Ан не сошло. Писал Иннокентий помалу, без излишней суетливости и видел, как ложатся на экран монитора чеканные строки, словно вырезанные на темной бронзе, из какой льют монументы. Величие надвигалось командорской поступью и, когда в очередной статье все детективное творчество Иннокентия Станового было названо классикой жанра, писатель не выдержал. Сбросил в издательство поспешно дописанное «Прозрение» и, не заключив фьючерсного договора на очередной роман, уехал. Бежал в неизвестность, скрываясь от собственной широкой известности.
В деревне Антипенки Иннокентий купил домик, за неделю силами местной шабашки сделал ремонт, завез новую мебель и вселился сам. Супруга, ценившая городской комфорт, осталась в Москве. Она единственная знала местожительства мужа, но сообщать кому-либо новый адрес ей было настрого запрещено — даже ближайшим друзьям.
Наконец Иннокентий Сергеевич мог вздохнуть свободно. В Антипенках книг не читали, о писателе Становом никто не слыхивал. Только здесь, среди заброшенных пашен и березовых просторов, можно было сбросить с плеч тяжкое бремя величия.
Как и прежде, Иннокентий Сергеевич вставал когда вздумается и ложился, как глаза слипаться начнут, но, вставши утром, не спешил к компьютеру, а отправлялся прогуливаться в рощу или принимался устраивать перед домом альпийскую горку, на которой намеревался посадить серо-голубую цинерарию, целозию гребенчатую и диклитру, в просторечии называемую «разбитым сердцем». Впрочем, роща ничуть не напоминала шишкинское благолепие, а была вся как есть завалена буреломом, а альпи-нариум, в полном соответствии с предсказанием великого чешского писателя Карела Чапека, никак не желал принимать величественные формы. Пока ворочаешь камни, набранные вокруг дома, сам себе кажешься титаном, а потом глянешь трезвым оком — и не горку видишь, а кучку. Как сказал бы отец — нет в ней основательности, настоящего фундамента нет.
Не давала покоя и многолетняя привычка к письменной работе.

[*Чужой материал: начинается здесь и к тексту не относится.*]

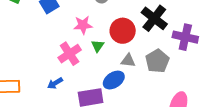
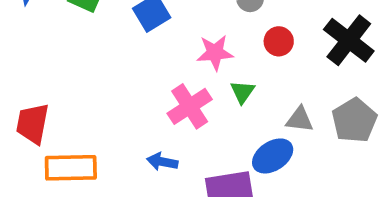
red circle: (123, 31) -> (279, 41), moved, size x0.6
blue arrow: (55, 83) -> (162, 162), turned 42

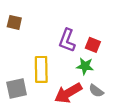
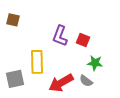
green star: (85, 66) -> (95, 63), moved

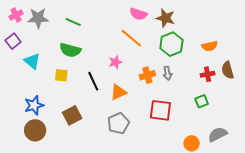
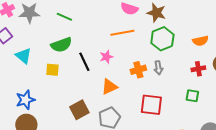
orange line: (131, 38) -> (122, 33), turned -50
green semicircle: (70, 50) -> (61, 45), turned -35
black line: (93, 81) -> (84, 62), moved
green square: (202, 101) -> (192, 96), turned 32
brown square: (72, 115) -> (79, 110), moved

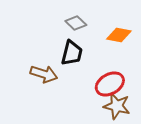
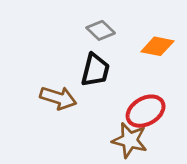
brown star: (117, 106) -> (130, 140), moved

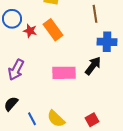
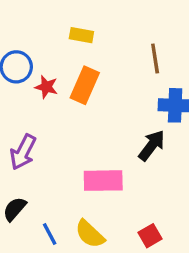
orange rectangle: (53, 30) -> (85, 85), turned 60
pink rectangle: (64, 73) -> (103, 181), moved

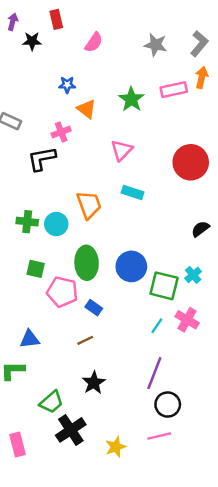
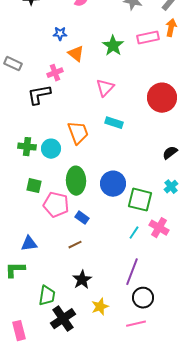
cyan cross: (193, 275) -> (171, 187), moved
green trapezoid: (51, 402) -> (47, 296), turned -40
yellow star: (116, 447) -> (100, 307), moved

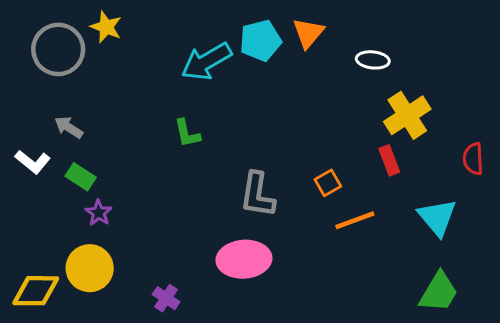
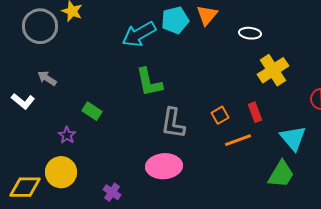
green L-shape: (187, 133) -> (149, 82), moved, size x1.5
red rectangle: (389, 160) -> (255, 112), moved
green rectangle: (81, 177) -> (92, 111), moved
green trapezoid: (439, 292) -> (281, 174), moved

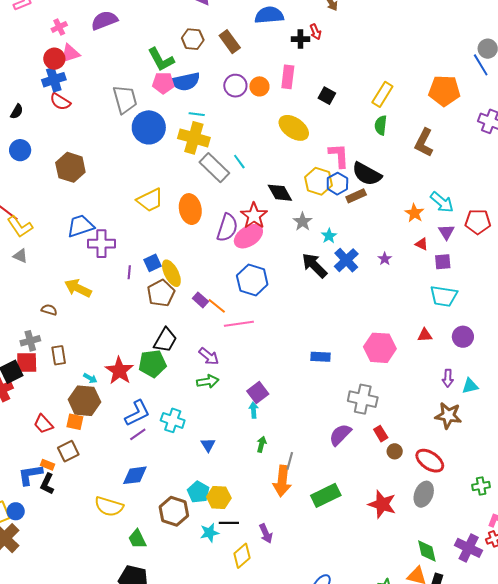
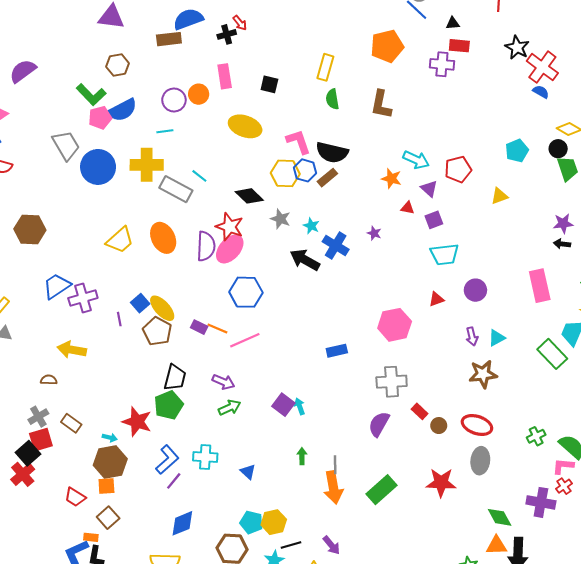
brown rectangle: (230, 42) -> (169, 39), moved, turned -45
cyan line: (197, 114) -> (165, 131), moved
brown rectangle: (59, 355) -> (71, 423), turned -30
cyan arrow: (254, 410) -> (300, 406), moved

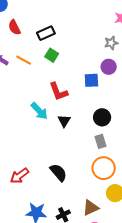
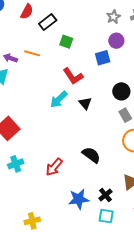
red semicircle: (14, 27) -> (27, 12), moved, turned -112
green square: (52, 55) -> (66, 42), moved
cyan arrow: (39, 111) -> (59, 99), turned 102

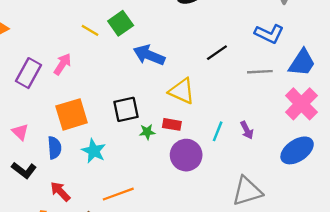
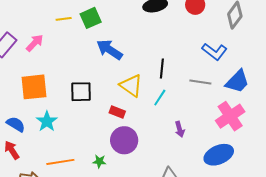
yellow line: (90, 30) -> (64, 19), turned -49
black line: (217, 53) -> (162, 69), moved, turned -60
cyan line: (218, 131) -> (160, 98), moved
green star: (147, 132) -> (99, 161), moved
blue semicircle: (54, 148) -> (16, 124), moved, turned -66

Как-то, пройдя заброшенным, десять лет не паханным, колхозным полем, Иннокентий Становой вдохновился густым туманом и, вернувшись с прогулки, безо всякой цели принялся живописать природу:
«Луговина, усыпанная росными бриллиантами, туманится в предутренней тишине. Все покуда спит. Но, чу!..» — написавши «чу», Иннокентий Сергеевич в ужасе изодрал листок. Он понял, что опять творит нетленку, великое произведение, над которым будут млеть потомки, но которое безжалостно расправится с самим великим писателем. С каждым легшим на бумагу выстраданным словом начинали твердеть скулы и бронзоветь щеки.

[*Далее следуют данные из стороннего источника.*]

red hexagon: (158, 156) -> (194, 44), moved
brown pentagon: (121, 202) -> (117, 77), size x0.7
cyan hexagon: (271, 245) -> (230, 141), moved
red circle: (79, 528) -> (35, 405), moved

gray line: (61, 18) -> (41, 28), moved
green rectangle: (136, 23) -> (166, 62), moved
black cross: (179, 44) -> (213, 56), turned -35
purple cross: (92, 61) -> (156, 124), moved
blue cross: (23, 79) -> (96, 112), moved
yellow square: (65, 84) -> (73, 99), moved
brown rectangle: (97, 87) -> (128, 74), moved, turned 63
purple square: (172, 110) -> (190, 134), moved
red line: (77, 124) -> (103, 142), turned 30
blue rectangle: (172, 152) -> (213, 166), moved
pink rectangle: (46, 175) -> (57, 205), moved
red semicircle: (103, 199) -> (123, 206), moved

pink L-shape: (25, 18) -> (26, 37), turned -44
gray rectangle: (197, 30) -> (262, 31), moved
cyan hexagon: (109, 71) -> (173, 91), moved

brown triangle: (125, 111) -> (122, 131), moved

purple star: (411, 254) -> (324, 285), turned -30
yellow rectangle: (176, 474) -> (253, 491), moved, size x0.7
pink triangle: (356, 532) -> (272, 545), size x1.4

Нет уж, хватит, отписал свое, лучше как следует заняться альпинариумом, чтобы не пропали даром семена крокусов, долгоцветки и золотистого седума, в народе именуемого очиткой. Весь этот посевной материал был куплен еще в Москве после долгих консультаций со специалистами. Лишь молодило и фестуку писатель Становой решительно отказался приобрести, поскольку названия этих цветов звучат отвратительно.
К размышлениям о цветнике Иннокентий Сергеевич вернулся, когда обнаружил на опушке леса камень. Полутораметровая гранитная глыба стоймя выпирала из земли. Должно быть, когда-то она служила межевым знаком, потому и была поставлена на попа, однако скупое изящество линий напоминало о резце скульптора. Только природа или гений могут сотворить такое, а потом небрежно бросить в пустыне. Раз увидав каменюку, Иннокентий Сергеевич уже не мог успокоиться. Он понял, что эта вещь должна стоять перед его домом, послужить основанием цветника.

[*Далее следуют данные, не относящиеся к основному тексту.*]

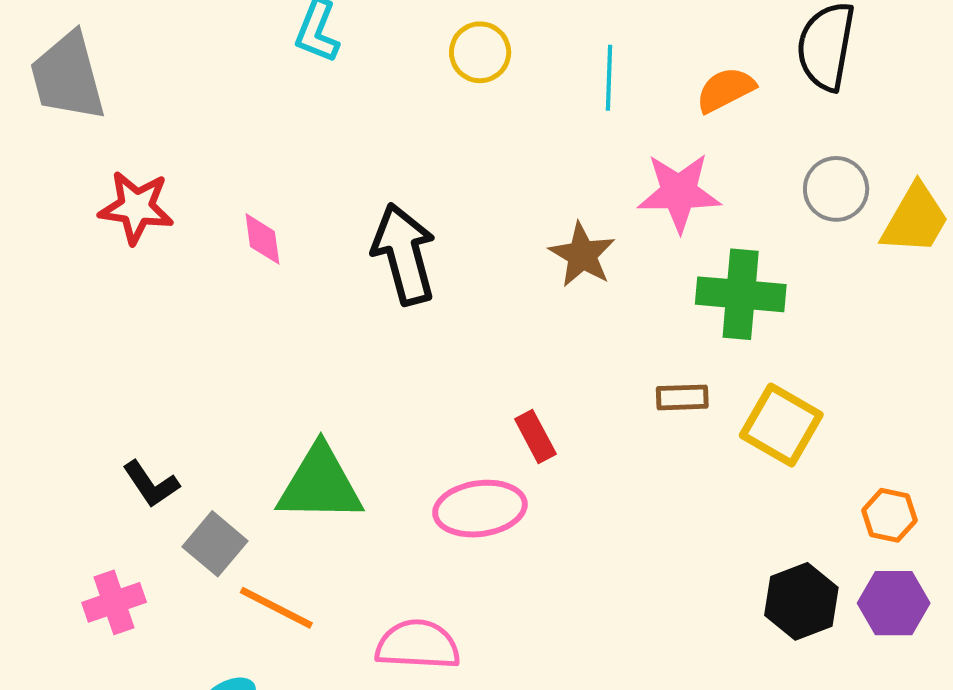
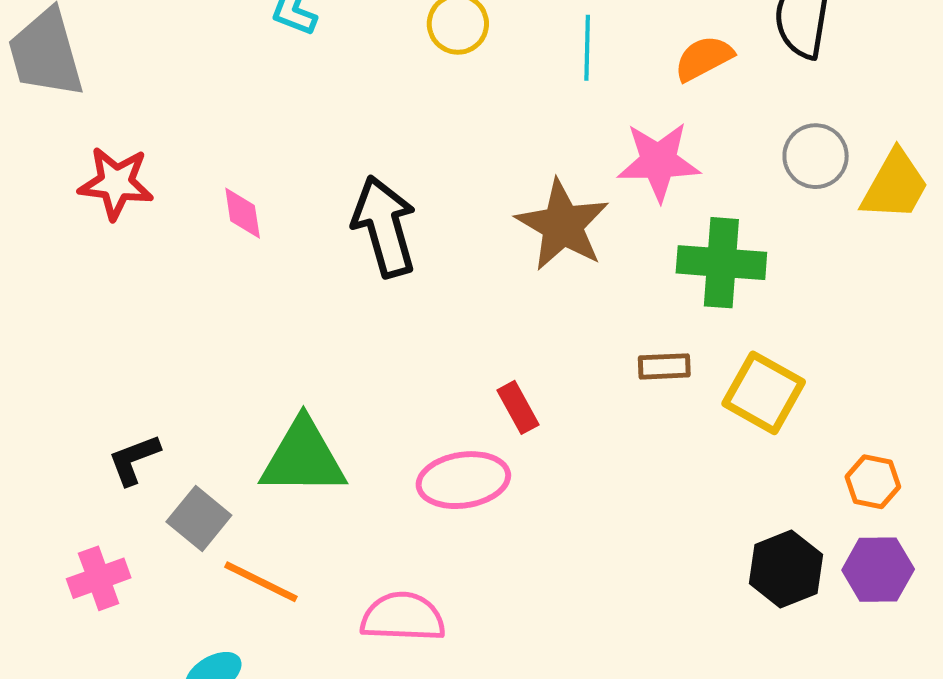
brown star: (582, 255) -> (562, 225), size x1.4
black L-shape: (151, 484) -> (134, 460), turned 104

Страшно было даже подумать, сколько может весить этакое диво, однако Иннокентий Становой трудностей не устрашился. За три поллитры местный тракторист Кеша выкорчевал камень из земли, на тракторных санях доволок до дома и опрокинул в подготовленный приямок. Выбор Станового он одобрил, сказав, что ежели заново подрубать дом, то основательней камня под фундамент не сыщешь.
Остаток дня Иннокентий Сергеевич выкладывал вокруг основания остальной материал, стараясь, чтобы камни ложились концентрическими кругами. Устал как никогда прежде, в избу уходил, волоча налитые свинцом ноги. Усталый уходил, но довольный, тут лучше не скажешь.
Проснулся Иннокентий Становой до света. Непривычные к физическому труду руки болели, не отпускало ощущение тяжести и металлического скрежета в суставах. Однако отставной писатель решительно поднялся и вышел на крыльцо.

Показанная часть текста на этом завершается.